**AIM OF THE TASK**.
For the material below, please count the lines containing "Alsweiler". Reply with the count alone.
* * * * * * *
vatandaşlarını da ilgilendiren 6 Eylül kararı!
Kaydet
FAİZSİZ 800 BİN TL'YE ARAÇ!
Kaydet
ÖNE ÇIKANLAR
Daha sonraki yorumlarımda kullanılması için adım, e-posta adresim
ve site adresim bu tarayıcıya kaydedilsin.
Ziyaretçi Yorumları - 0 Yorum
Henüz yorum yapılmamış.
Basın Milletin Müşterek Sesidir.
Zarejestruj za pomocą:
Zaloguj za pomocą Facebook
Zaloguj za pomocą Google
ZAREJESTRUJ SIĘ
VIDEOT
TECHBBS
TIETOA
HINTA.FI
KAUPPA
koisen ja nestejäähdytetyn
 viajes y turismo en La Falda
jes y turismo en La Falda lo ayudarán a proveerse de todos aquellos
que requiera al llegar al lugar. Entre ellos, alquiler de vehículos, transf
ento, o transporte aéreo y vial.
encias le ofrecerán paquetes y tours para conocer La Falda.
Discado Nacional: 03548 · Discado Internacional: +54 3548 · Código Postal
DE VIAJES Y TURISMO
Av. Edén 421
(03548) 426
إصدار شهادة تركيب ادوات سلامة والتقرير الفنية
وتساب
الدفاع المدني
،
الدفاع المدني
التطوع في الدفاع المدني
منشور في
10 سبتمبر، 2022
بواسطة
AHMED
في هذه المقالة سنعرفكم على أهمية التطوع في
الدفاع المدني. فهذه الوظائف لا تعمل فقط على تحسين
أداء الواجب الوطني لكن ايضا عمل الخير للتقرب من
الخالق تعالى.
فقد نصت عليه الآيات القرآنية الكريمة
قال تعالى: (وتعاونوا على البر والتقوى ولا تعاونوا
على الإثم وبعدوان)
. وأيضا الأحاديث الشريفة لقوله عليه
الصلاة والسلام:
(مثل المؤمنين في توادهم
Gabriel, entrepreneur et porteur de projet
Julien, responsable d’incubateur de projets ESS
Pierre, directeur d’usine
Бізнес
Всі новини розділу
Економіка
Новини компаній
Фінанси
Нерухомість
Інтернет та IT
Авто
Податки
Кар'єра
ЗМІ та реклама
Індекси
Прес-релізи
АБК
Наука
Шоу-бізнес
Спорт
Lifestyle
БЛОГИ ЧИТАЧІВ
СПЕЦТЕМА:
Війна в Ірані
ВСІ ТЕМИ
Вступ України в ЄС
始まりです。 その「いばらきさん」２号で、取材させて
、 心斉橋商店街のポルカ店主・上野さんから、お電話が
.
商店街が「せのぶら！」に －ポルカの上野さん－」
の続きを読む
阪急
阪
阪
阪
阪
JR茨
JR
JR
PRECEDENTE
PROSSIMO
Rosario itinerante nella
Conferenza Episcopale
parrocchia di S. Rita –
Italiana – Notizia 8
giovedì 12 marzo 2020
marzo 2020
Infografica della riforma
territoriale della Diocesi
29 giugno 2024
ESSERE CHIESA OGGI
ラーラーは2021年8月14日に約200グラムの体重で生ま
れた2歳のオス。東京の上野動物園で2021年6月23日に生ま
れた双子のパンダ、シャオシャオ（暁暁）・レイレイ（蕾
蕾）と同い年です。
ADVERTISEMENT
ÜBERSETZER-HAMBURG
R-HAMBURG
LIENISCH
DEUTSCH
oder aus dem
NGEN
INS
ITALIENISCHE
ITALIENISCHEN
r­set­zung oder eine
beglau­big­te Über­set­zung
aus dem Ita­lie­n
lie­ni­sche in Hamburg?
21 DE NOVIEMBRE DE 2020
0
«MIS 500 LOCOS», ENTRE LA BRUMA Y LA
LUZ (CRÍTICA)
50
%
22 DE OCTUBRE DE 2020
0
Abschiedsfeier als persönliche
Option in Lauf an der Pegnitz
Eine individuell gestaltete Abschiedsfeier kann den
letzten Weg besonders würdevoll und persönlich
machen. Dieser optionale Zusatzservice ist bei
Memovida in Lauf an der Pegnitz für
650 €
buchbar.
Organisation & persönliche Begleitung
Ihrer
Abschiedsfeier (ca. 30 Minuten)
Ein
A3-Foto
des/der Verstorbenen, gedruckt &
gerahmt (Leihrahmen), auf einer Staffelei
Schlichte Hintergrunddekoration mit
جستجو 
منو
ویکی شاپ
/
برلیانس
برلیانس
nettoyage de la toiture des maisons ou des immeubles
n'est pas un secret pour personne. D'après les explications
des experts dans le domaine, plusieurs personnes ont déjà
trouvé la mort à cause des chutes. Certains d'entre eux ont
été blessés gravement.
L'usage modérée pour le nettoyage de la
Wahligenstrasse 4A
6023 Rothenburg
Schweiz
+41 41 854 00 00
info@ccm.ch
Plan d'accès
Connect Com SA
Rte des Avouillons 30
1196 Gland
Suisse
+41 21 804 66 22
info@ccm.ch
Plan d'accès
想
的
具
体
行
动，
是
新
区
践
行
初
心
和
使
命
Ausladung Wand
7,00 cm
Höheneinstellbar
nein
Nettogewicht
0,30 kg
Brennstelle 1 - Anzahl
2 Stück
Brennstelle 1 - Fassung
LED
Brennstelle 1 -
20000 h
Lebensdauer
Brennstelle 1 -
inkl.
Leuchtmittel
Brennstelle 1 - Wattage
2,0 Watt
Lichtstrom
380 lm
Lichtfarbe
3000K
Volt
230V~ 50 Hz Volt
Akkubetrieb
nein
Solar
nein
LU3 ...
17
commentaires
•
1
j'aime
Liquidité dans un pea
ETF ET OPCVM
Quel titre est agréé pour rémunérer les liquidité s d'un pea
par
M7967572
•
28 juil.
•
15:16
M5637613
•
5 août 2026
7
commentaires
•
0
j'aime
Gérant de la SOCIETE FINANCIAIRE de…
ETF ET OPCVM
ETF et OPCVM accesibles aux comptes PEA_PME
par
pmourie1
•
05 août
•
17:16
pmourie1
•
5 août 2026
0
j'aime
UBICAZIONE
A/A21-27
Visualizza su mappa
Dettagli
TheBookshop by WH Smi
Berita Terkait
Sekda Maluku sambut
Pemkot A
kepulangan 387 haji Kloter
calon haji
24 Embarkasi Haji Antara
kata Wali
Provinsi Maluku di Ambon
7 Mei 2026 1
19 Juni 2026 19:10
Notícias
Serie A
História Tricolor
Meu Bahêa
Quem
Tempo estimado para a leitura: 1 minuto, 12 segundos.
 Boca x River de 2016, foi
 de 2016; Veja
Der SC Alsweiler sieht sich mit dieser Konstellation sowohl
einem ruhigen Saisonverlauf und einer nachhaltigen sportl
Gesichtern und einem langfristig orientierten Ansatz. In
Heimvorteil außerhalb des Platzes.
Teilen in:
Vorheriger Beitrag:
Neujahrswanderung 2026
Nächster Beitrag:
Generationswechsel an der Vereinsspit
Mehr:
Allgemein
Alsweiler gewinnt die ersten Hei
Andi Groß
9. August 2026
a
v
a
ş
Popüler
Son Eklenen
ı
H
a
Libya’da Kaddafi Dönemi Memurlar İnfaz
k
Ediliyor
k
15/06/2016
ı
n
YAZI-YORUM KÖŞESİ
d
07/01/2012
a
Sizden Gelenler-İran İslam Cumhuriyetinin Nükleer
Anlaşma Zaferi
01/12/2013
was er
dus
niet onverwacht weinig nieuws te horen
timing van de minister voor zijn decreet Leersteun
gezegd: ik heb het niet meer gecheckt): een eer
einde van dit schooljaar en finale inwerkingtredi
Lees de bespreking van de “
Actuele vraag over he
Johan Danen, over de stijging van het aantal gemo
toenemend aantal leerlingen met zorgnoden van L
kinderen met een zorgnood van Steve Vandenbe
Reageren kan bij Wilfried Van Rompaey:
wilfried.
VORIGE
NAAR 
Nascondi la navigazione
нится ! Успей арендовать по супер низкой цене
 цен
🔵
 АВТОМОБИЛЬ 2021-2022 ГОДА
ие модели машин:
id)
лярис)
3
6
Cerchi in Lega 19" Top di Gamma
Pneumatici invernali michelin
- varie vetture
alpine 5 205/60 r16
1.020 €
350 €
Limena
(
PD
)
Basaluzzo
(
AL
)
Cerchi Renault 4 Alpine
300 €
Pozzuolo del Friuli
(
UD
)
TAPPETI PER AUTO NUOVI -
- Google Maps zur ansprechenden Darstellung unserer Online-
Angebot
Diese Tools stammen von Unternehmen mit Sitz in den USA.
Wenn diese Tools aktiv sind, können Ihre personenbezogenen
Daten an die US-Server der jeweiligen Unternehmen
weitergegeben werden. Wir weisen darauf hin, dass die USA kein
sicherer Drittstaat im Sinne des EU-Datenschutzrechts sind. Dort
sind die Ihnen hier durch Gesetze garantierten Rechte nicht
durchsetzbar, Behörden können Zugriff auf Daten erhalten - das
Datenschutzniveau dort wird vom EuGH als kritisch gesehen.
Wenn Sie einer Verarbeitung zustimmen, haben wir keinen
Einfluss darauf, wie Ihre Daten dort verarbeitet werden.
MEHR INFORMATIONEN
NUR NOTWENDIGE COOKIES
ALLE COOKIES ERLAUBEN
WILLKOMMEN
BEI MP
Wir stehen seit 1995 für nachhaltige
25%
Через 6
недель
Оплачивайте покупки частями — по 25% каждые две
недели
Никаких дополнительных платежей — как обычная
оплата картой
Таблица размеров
* * * * * * *
**SOLUTION TO THIS TASK**.
2